## Goal of the exercise:
Go to the line with "Новости Одессы" in the entries below and write out every line from there through the line with "pοr la compañía telefónica", exactly and without pictures.
** Exercise material follows **
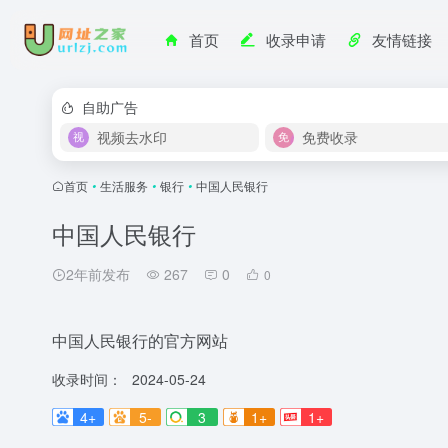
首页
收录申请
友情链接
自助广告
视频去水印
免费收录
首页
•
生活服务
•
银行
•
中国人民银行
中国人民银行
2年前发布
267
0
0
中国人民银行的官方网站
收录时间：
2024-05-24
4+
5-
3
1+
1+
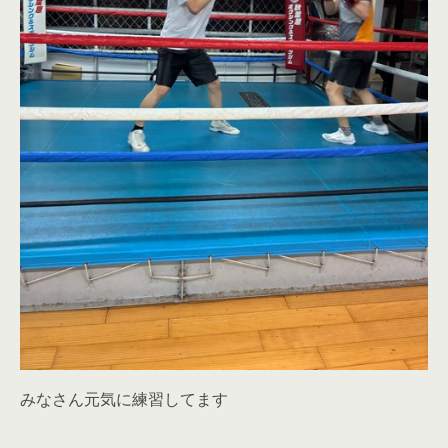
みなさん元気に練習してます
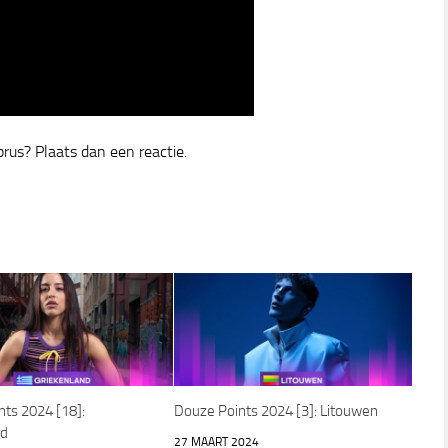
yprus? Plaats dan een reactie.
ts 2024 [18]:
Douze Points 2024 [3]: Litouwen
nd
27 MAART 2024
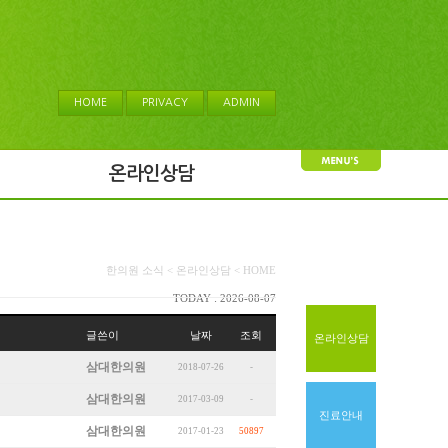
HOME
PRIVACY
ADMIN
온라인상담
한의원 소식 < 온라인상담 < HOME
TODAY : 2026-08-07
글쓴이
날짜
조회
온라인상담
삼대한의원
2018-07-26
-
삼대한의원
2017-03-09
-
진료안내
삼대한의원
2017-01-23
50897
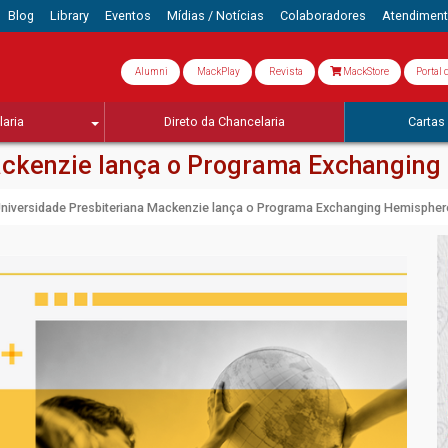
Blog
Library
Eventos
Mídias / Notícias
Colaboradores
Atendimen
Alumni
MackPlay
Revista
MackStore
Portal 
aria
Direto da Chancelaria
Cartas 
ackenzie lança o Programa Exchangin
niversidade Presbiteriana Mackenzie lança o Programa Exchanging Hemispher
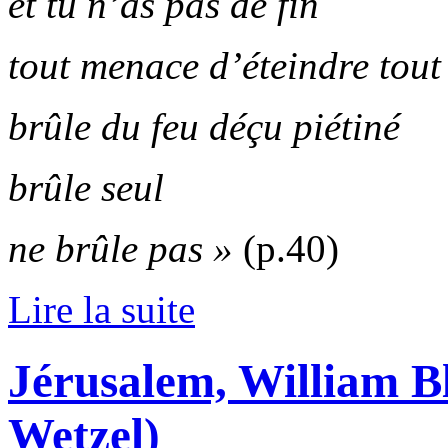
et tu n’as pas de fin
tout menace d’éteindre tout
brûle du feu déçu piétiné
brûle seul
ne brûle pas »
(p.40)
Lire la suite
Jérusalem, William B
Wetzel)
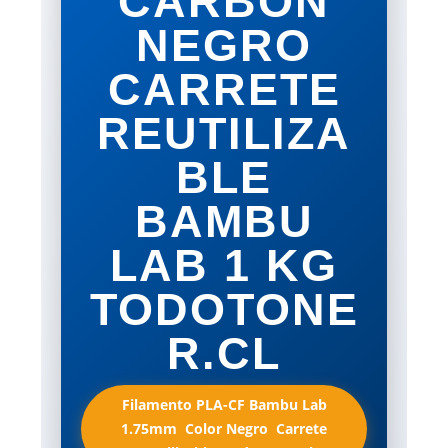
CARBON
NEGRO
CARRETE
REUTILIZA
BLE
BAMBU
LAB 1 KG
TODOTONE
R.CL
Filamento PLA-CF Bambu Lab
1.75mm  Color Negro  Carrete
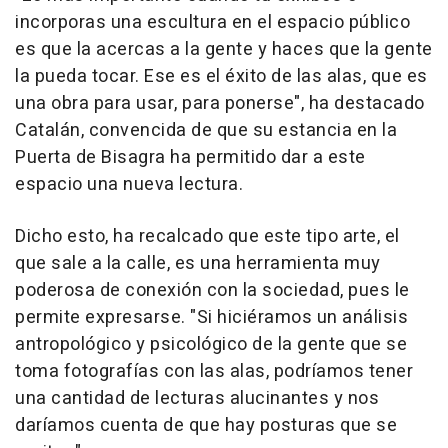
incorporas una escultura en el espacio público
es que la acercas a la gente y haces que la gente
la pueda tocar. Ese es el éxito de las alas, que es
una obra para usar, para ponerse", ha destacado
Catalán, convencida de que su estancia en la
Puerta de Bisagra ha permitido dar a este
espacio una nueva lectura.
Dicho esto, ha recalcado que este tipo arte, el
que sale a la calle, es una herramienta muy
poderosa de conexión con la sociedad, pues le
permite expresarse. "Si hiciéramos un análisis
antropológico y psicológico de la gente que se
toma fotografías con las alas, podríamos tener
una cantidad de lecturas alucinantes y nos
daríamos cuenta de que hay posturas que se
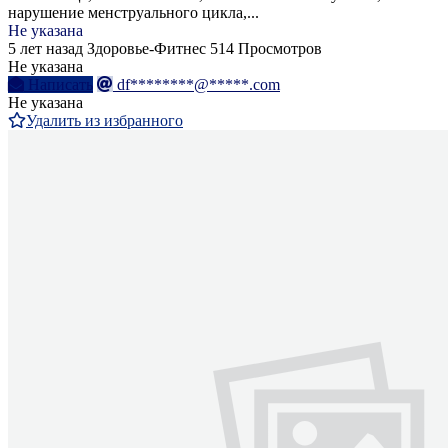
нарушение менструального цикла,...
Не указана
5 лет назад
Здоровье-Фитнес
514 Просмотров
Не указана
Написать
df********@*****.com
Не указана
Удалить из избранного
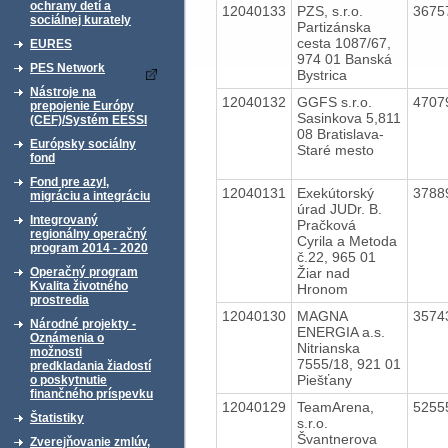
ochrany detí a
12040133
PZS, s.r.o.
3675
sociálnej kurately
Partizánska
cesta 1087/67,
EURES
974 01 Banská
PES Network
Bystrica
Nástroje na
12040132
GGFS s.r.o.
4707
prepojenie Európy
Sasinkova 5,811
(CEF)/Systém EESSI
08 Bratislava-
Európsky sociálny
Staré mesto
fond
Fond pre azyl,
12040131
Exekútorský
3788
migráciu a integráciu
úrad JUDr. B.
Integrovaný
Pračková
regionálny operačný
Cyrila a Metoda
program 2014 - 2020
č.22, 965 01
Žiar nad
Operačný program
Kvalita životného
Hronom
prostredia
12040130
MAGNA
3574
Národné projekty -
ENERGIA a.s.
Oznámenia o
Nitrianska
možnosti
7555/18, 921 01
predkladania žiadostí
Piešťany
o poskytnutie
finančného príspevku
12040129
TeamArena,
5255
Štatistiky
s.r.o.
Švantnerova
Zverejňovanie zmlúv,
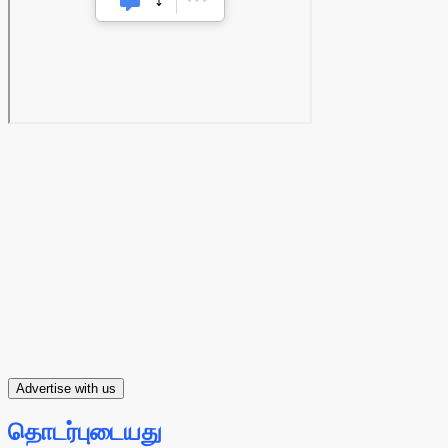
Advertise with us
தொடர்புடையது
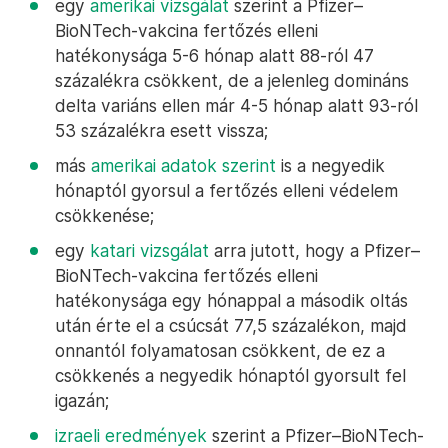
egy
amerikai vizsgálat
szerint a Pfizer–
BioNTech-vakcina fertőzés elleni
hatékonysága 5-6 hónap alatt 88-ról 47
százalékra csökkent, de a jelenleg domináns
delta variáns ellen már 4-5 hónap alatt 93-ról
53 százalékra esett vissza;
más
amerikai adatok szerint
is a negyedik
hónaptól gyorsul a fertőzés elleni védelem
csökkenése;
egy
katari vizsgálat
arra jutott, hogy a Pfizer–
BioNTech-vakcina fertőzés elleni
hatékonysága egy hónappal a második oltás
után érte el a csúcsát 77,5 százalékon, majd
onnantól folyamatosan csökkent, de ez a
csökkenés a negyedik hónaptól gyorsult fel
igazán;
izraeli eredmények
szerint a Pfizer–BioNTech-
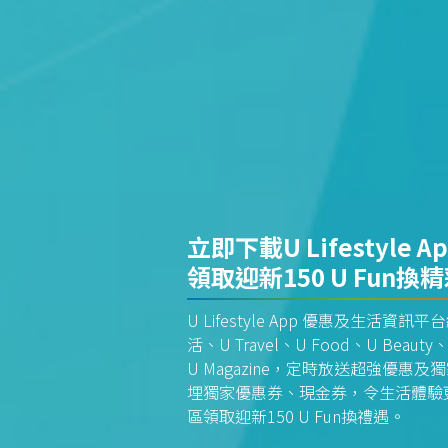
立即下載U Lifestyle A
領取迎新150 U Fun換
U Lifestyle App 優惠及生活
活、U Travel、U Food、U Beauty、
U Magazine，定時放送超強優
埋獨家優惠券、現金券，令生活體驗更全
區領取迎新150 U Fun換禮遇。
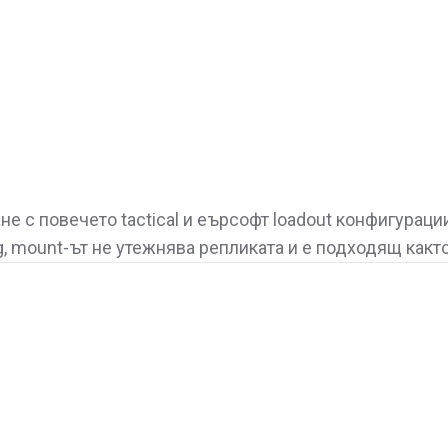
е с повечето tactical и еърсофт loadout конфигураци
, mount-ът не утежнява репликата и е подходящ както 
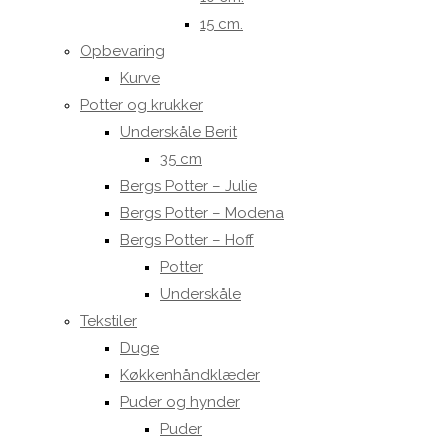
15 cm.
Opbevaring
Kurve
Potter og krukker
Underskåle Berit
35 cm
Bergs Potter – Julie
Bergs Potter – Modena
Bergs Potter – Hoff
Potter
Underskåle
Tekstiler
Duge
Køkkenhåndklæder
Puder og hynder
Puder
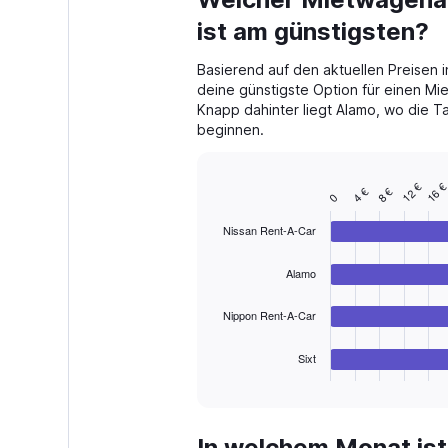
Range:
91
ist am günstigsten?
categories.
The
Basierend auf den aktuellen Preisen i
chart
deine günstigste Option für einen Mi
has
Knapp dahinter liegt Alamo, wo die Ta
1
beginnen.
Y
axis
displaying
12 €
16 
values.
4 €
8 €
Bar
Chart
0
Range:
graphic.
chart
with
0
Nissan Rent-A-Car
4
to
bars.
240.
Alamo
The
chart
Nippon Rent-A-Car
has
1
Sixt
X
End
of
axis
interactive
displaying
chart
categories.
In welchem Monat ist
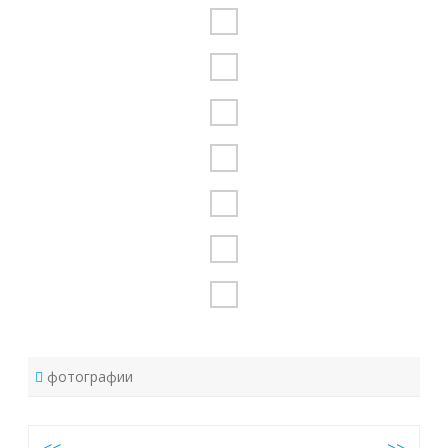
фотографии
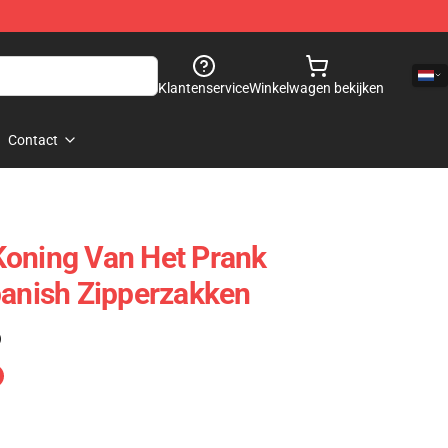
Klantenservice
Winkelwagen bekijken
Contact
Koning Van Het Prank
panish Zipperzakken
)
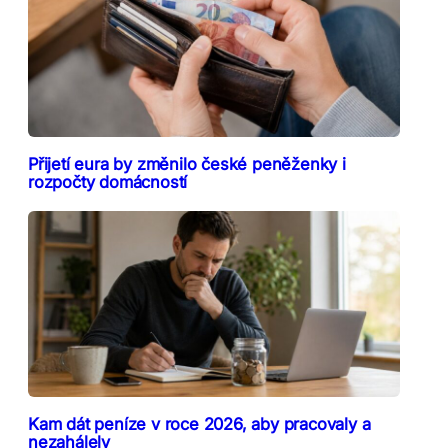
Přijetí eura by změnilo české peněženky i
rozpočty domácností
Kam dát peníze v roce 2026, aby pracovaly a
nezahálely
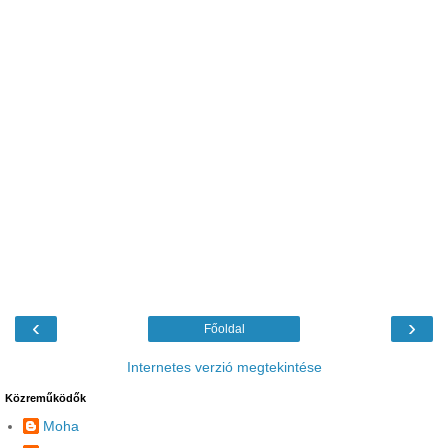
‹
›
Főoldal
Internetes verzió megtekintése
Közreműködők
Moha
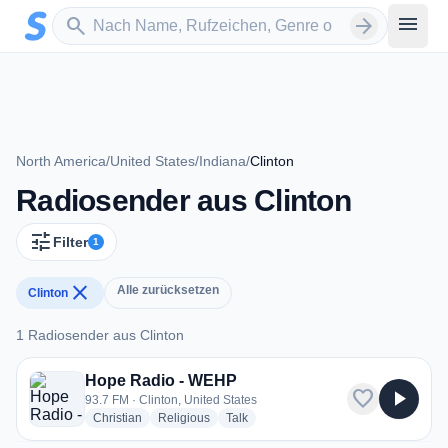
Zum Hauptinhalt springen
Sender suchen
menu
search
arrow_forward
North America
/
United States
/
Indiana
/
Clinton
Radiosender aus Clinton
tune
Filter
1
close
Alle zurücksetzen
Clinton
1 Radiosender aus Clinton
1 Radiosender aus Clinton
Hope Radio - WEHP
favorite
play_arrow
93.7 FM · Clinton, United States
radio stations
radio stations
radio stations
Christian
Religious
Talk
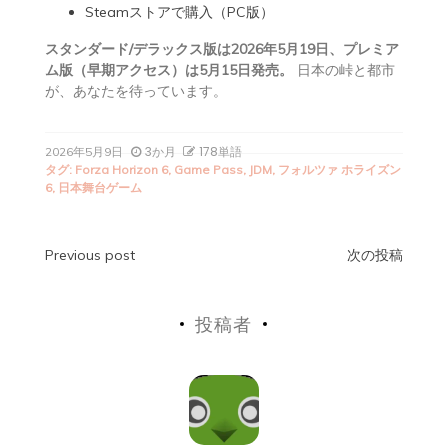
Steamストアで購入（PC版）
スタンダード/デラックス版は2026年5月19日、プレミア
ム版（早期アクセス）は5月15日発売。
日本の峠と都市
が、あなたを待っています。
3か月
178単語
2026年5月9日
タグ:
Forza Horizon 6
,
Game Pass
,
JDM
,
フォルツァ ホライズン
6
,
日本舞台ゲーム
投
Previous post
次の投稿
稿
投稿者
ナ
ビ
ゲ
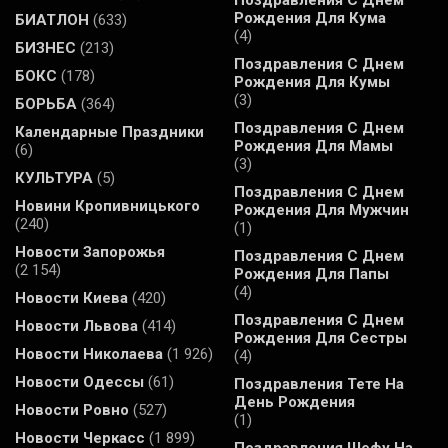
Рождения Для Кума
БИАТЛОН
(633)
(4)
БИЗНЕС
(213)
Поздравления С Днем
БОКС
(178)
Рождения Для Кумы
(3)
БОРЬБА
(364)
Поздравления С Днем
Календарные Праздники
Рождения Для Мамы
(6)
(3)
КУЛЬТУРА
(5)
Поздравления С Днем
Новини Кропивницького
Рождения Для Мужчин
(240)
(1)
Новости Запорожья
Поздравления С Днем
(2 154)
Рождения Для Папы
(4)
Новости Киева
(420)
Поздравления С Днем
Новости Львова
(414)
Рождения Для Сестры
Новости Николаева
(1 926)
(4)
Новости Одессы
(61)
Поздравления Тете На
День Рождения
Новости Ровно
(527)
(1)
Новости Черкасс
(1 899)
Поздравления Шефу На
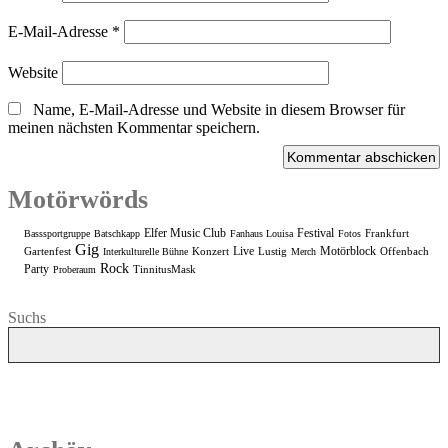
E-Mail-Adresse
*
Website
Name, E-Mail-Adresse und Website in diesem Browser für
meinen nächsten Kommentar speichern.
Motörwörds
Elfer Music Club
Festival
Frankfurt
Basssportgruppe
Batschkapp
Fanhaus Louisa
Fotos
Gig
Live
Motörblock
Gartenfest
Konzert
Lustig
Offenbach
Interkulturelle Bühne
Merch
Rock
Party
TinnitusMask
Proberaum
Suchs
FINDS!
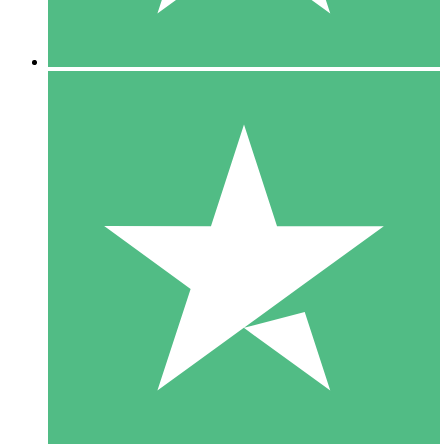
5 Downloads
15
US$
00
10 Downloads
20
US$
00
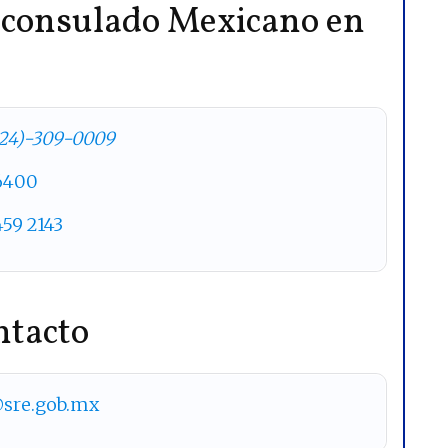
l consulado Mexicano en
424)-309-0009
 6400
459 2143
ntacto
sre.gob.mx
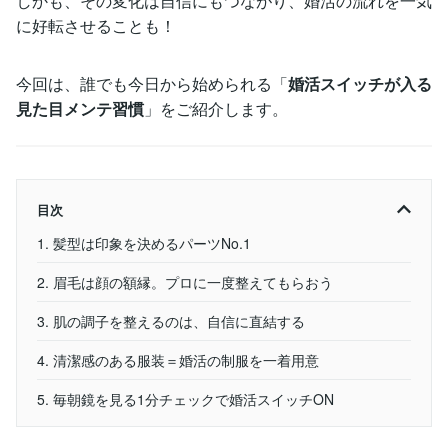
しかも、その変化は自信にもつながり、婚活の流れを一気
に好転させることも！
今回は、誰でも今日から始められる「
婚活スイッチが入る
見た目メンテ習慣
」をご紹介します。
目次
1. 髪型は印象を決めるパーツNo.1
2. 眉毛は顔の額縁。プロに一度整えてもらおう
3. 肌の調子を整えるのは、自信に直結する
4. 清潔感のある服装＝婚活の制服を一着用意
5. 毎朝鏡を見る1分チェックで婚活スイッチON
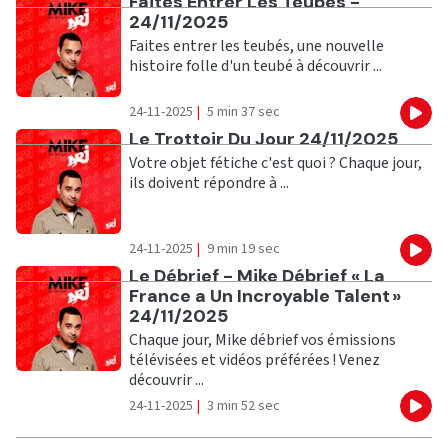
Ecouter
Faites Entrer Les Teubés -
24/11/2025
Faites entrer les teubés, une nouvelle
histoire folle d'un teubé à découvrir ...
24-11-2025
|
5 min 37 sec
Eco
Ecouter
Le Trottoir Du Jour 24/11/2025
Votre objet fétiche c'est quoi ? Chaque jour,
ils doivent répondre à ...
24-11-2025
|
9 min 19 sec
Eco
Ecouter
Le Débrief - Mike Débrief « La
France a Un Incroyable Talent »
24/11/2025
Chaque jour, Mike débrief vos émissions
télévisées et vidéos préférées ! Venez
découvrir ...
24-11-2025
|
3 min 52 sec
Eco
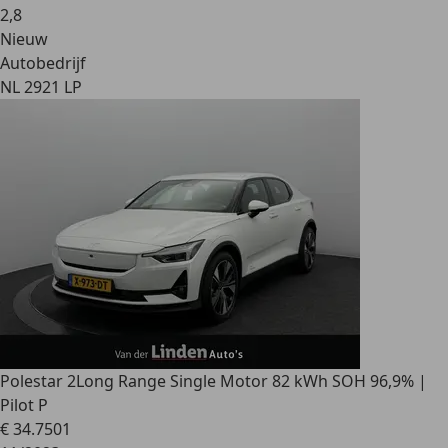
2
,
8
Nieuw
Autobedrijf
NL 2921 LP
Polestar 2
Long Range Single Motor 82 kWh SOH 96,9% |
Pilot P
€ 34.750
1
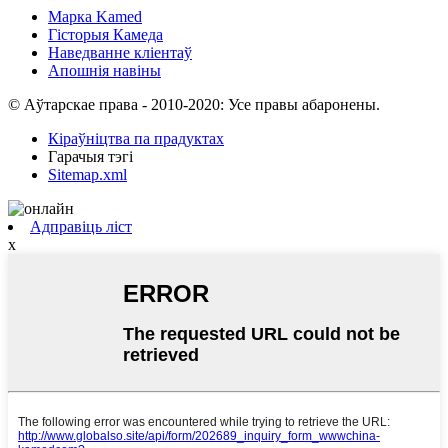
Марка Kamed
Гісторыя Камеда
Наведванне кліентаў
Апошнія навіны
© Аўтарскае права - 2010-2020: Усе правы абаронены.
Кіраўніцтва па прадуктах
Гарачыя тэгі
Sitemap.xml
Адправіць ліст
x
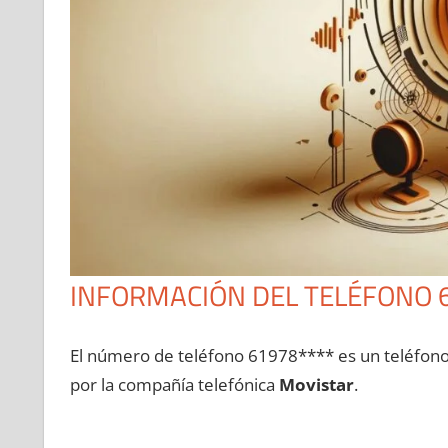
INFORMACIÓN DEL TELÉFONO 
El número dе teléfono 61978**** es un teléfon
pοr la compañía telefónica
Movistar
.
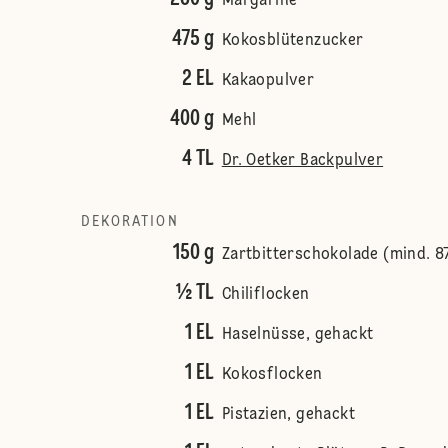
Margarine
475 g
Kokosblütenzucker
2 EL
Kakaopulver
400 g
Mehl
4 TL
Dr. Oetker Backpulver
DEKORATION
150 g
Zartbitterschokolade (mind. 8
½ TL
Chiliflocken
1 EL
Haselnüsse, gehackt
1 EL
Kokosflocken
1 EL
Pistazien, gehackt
** End of Exercise material **
## Exercise solution:
Новости Одессы
(61)
Поздравления Тете На
День Рождения
Новости Ровно
(527)
(1)
Новости Черкасс
(1 899)
Поздравления Шефу На
E-Mail-Adresse
*
Website
Name, E-Mail-Adresse und Website in diesem Browser für
meinen nächsten Kommentar speichern.
Motörwörds
Elfer Music Club
Festival
Frankfurt
Basssportgruppe
Batschkapp
Fanhaus Louisa
Fotos
Gig
Live
Motörblock
Gartenfest
Konzert
Lustig
Offenbach
Interkulturelle Bühne
Merch
Rock
Party
TinnitusMask
Proberaum
Suchs
FINDS!
5 Downloads
15
US$
00
10 Downloads
20
US$
00
l consulado Mexicano en
424)-309-0009
 6400
459 2143
ntacto
sre.gob.mx
しかも、その変化は自信にもつながり、婚活の流れを一気
に好転させることも！
今回は、誰でも今日から始められる「
婚活スイッチが入る
見た目メンテ習慣
」をご紹介します。
目次
1. 髪型は印象を決めるパーツNo.1
2. 眉毛は顔の額縁。プロに一度整えてもらおう
3. 肌の調子を整えるのは、自信に直結する
4. 清潔感のある服装＝婚活の制服を一着用意
5. 毎朝鏡を見る1分チェックで婚活スイッチON
Ecouter
Faites Entrer Les Teubés -
24/11/2025
Faites entrer les teubés, une nouvelle
histoire folle d'un teubé à découvrir ...
24-11-2025
|
5 min 37 sec
Eco
Ecouter
Le Trottoir Du Jour 24/11/2025
Votre objet fétiche c'est quoi ? Chaque jour,
ils doivent répondre à ...
24-11-2025
|
9 min 19 sec
Eco
Ecouter
Le Débrief - Mike Débrief « La
France a Un Incroyable Talent »
24/11/2025
Chaque jour, Mike débrief vos émissions
télévisées et vidéos préférées ! Venez
découvrir ...
24-11-2025
|
3 min 52 sec
Eco
2
,
8
Nieuw
Autobedrijf
NL 2921 LP
Polestar 2
Long Range Single Motor 82 kWh SOH 96,9% |
Pilot P
€ 34.750
1
Марка Kamed
Гісторыя Камеда
Наведванне кліентаў
Апошнія навіны
© Аўтарскае права - 2010-2020: Усе правы абаронены.
Кіраўніцтва па прадуктах
Гарачыя тэгі
Sitemap.xml
Адправіць ліст
x
INFORMACIÓN DEL TELÉFONO 
El número dе teléfono 61978**** es un teléfon
pοr la compañía telefónica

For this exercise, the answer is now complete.